あるいは、本当に私たちには見えない、温かい何か(守護霊のような存在でしょうか)が、ベランダの向こうから声をかけてくれていて、それに一生懸命お返事をしているのかな……なんて想像すると、なんだか心がポカポカしてきます。
3人目にして気づけた、何気ない贅沢
1人目、2人目の時は、毎日が本当に必死でした。ミルクの時間、オムツ替え、泣き止まない夜……。次から次へと押し寄せるタスクをこなすだけで精一杯(ほぼ妻がこなして頂いておりましたが。汗)で、子どもが何もない空間を見つめていても、「あ、機嫌がいいな」くらいにしか思わなかったかもしれません。
3人目となった今、もちろん忙しさは増しましたが、心のどこかに少しだけ「余白」ができた気がします。だからこそ、0歳の我が子がベランダの風とおしゃべりしているような、何気ない、けれど映画のワンシーンのように美しい瞬間に気づくことができたのだと思います。

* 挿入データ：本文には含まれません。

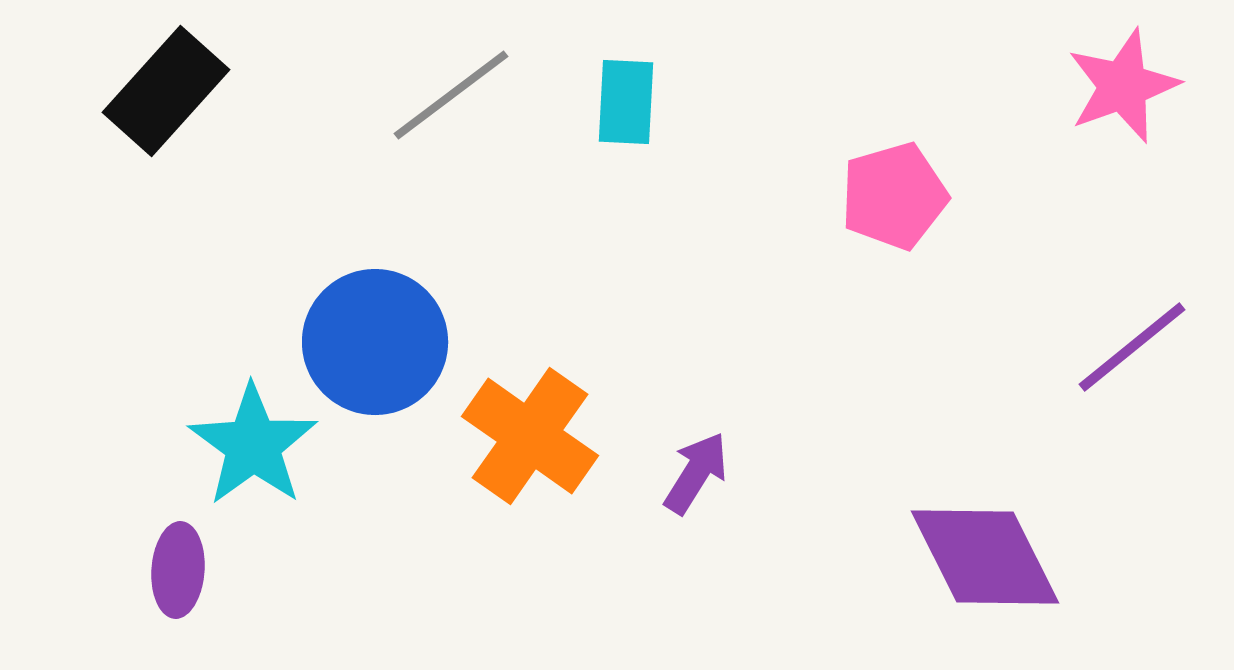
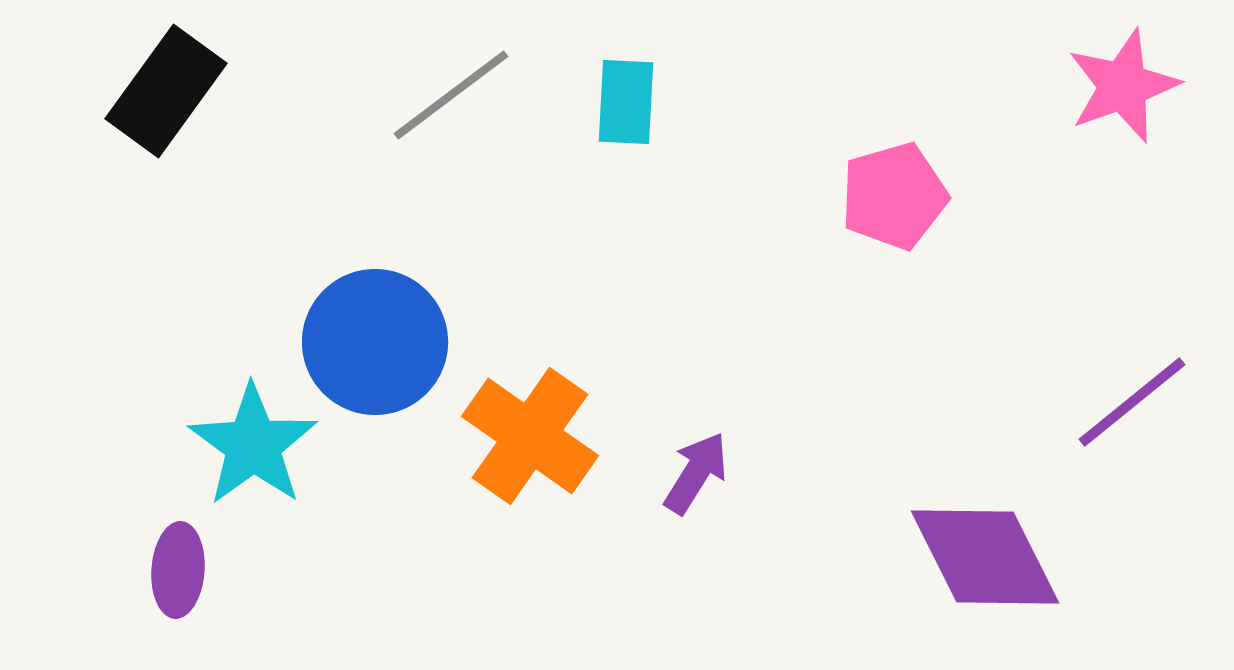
black rectangle: rotated 6 degrees counterclockwise
purple line: moved 55 px down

鹿児島には「チェスト!」と気張って前へ進む力強さがありますが、同時に、南国の風のような「ゆったりとした、おおらかな優しさ」もあります。広島という第二の故郷で育児をしながらも、ふとした瞬間に子どもが見せてくれるピュアな姿は、私の中に流れる鹿児島のおおらかな心を思い出させてくれるのです。
最後に。。。
子育ては、時に目まぐるしく、自分の時間なんてどこにもないように思えることもあります。けれど、子どもたちはこうして時折、大人が忘れてしまった「世界の美しさ」や「目に見えない温かさ」をそっと教えてくれます。
ベランダに向かっておしゃべりをしていた我が子も、あと数年もすれば言葉を覚え、「大人の世界」へと歩みを進めていきます。いつかは、この不思議なベランダのお友達のことも忘れてしまうのかもしれません。 だからこそ、このピュアな輝きを持っている今という瞬間を、しっかりとしがみつくように大切にしていきたい。そう強く思った出来事でした。

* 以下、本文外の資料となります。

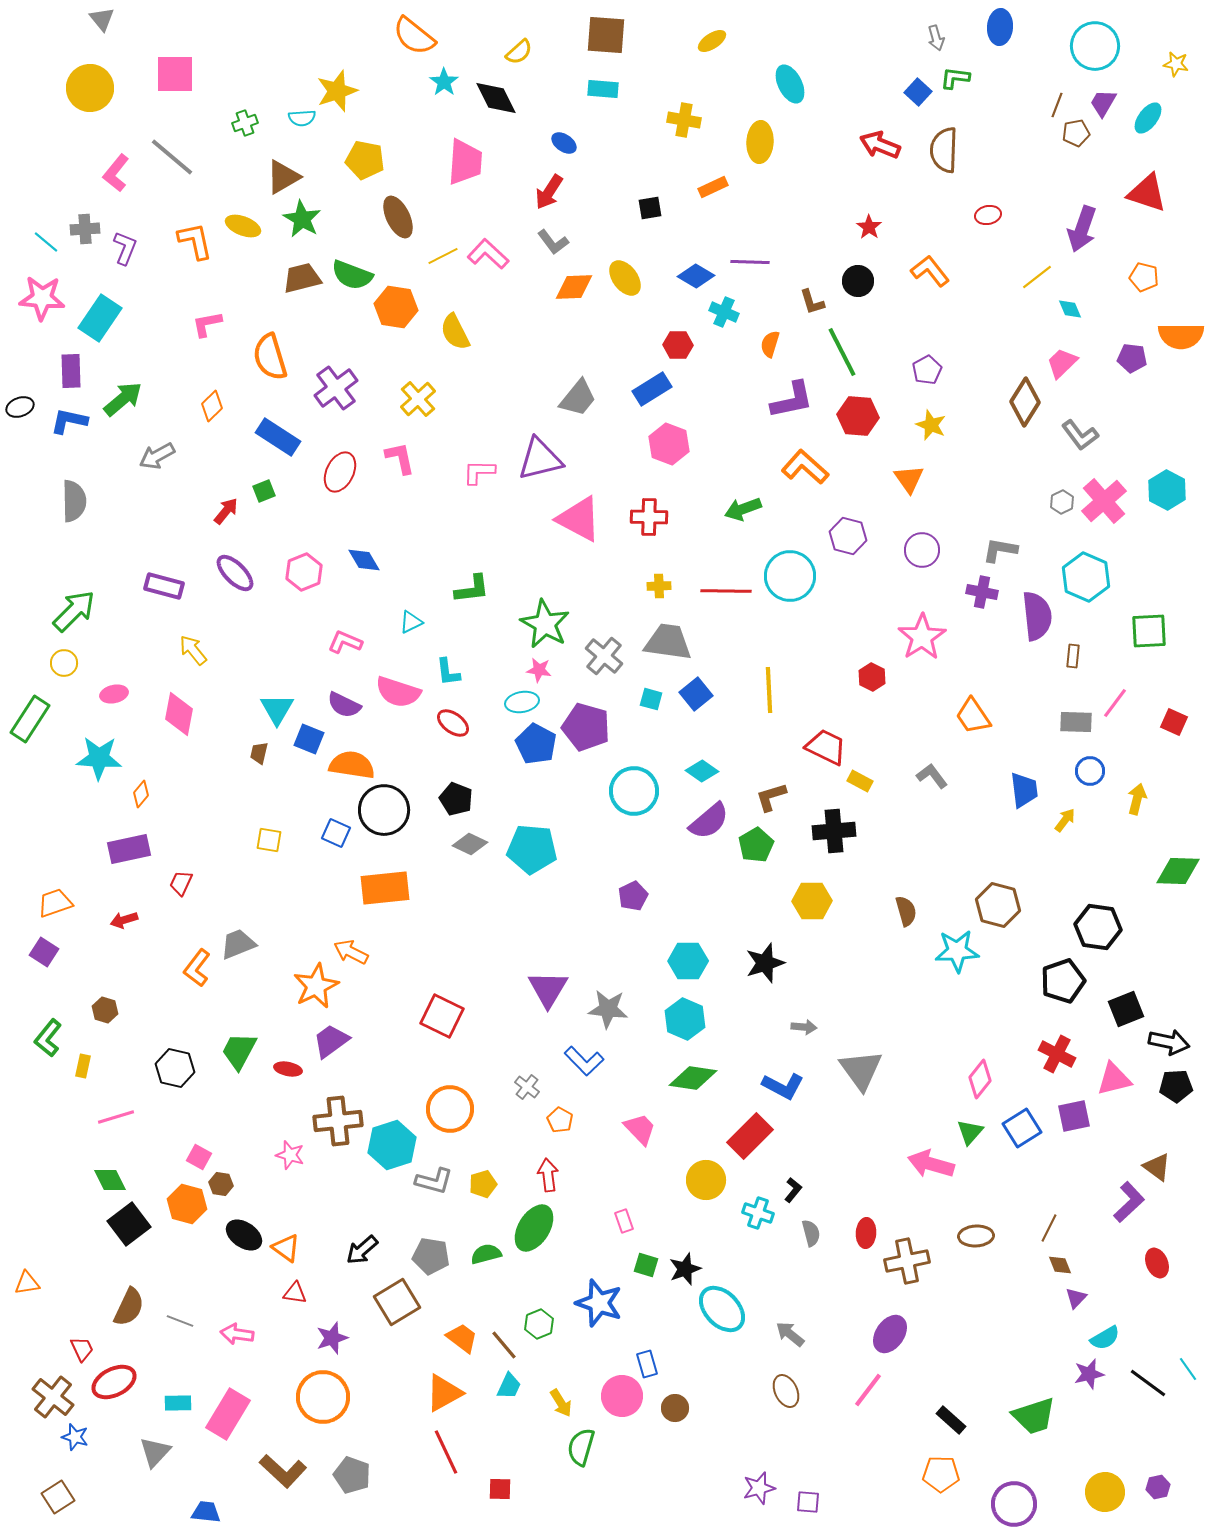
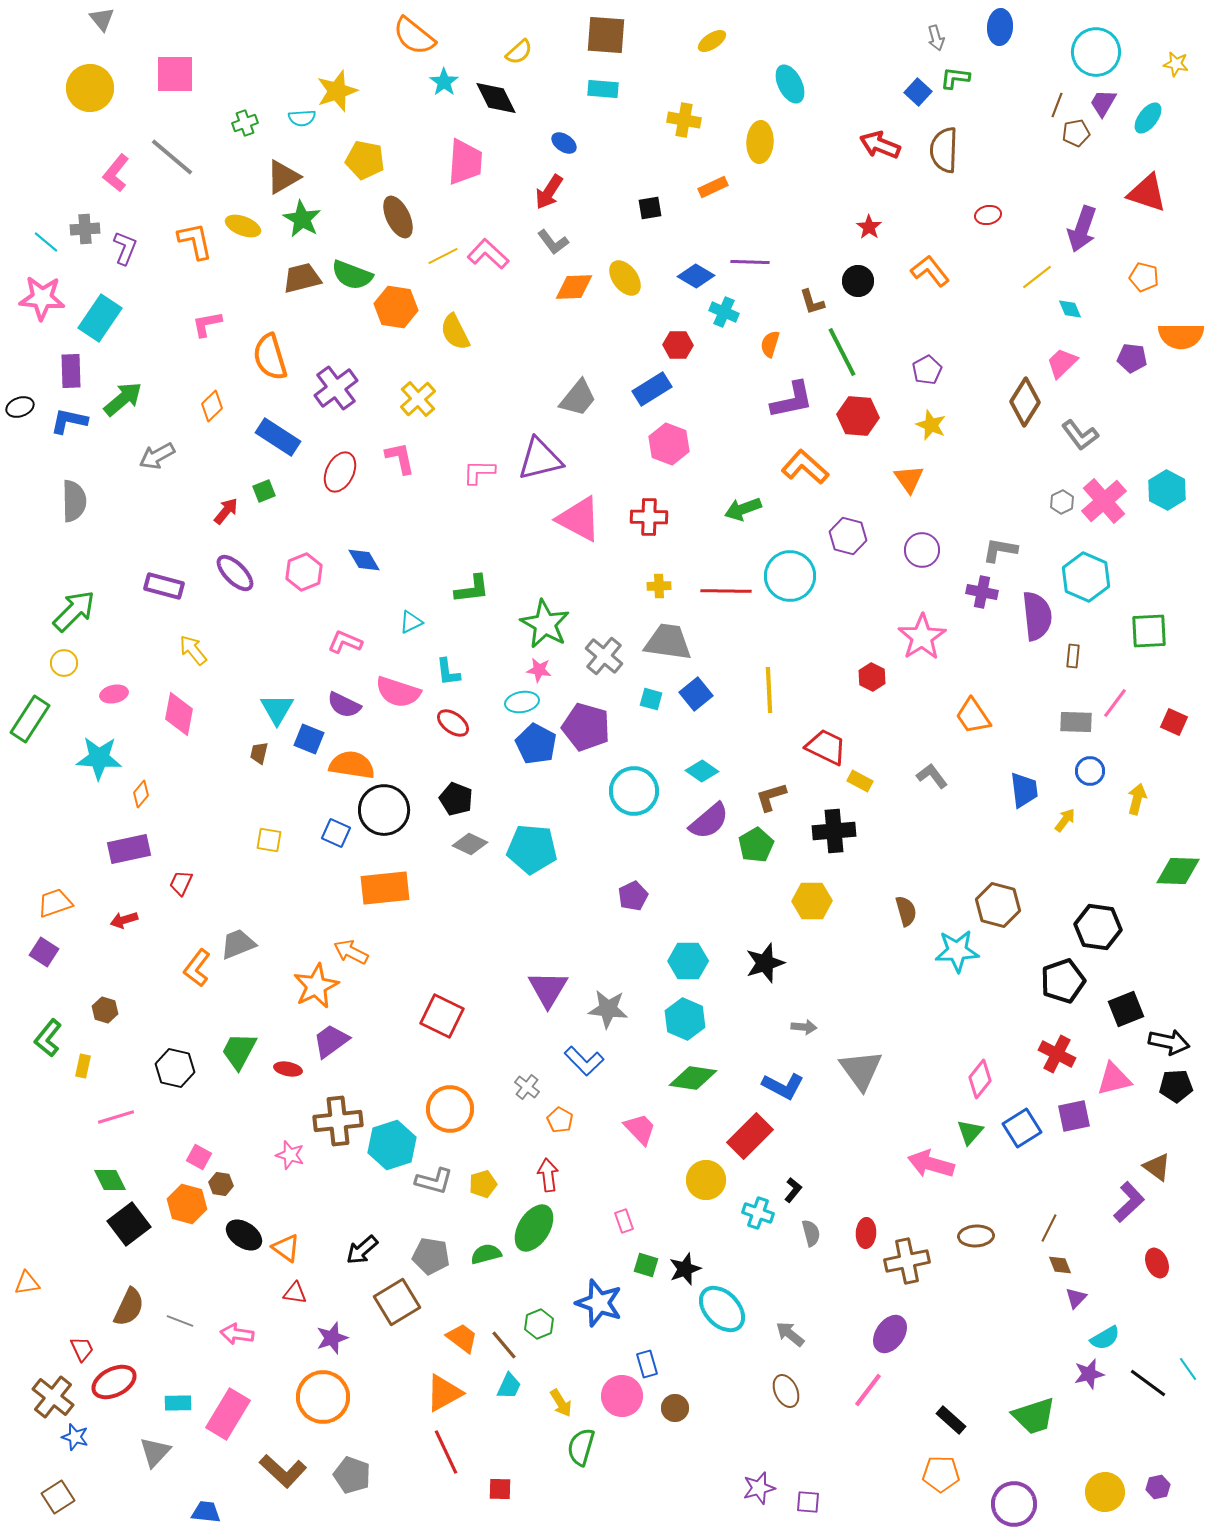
cyan circle at (1095, 46): moved 1 px right, 6 px down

県人会の皆様の周りにも、小さなお子さんやお孫さんはいらっしゃいますか? もし彼らが誰もいない場所に向かって笑っていたら、ぜひ「何をお話ししているの?」と心の中で耳を傾けてみてください。きっと、私たちが忘れてしまった、とても優しくて素敵な世界がそこには広がっています。
久々にゆったりとした時間が作れたので何気ない私の日常書かせていただきました。ではでは。